> [WHAT TO PRODUCE]: Please quote exactly the lines below from the line containing "World Institute of" to the line containing "Рона Хаббарда и принимают на себя", both lines included, and nothing else.
[EXTRACTED ENTRIES Boundary: Start]
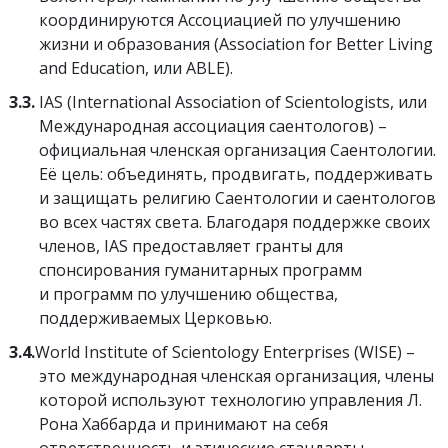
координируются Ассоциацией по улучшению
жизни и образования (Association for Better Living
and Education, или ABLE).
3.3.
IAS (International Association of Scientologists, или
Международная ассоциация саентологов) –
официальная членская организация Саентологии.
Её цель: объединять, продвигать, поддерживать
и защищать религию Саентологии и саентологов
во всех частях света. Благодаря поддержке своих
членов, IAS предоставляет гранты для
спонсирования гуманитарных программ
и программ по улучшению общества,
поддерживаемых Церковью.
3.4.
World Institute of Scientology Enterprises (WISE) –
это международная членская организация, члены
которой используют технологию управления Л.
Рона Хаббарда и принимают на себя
[EXTRACTED ENTRIES Boundary: End]
[EXTRACTED ENTRIES Boundary: Start]
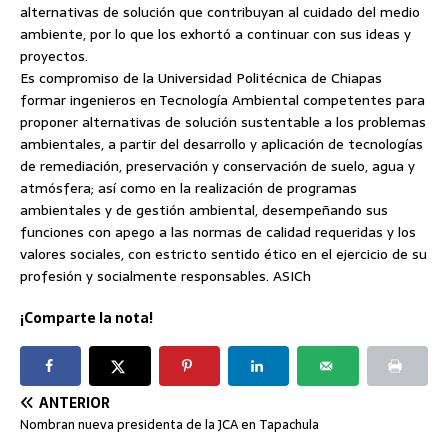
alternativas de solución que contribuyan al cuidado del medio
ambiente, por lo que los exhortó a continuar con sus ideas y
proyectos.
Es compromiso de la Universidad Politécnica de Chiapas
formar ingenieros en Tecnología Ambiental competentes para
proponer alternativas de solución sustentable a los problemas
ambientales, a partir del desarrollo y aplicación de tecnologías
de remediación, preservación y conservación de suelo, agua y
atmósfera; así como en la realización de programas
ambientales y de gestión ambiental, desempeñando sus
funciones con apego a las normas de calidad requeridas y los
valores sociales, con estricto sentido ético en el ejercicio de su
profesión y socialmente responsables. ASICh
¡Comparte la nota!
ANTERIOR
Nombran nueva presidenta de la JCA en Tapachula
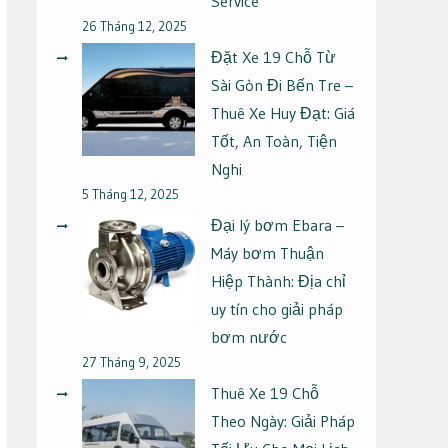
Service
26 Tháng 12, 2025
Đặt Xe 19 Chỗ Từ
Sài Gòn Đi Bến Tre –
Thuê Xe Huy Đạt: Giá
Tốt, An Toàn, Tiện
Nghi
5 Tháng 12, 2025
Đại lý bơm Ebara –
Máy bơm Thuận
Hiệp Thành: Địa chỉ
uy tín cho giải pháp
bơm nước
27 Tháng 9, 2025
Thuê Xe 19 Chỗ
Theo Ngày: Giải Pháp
[EXTRACTED ENTRIES Boundary: End]
> [YOUR SOLUTION]:
World Institute of Scientology Enterprises (WISE) –
это международная членская организация, члены
которой используют технологию управления Л.
Рона Хаббарда и принимают на себя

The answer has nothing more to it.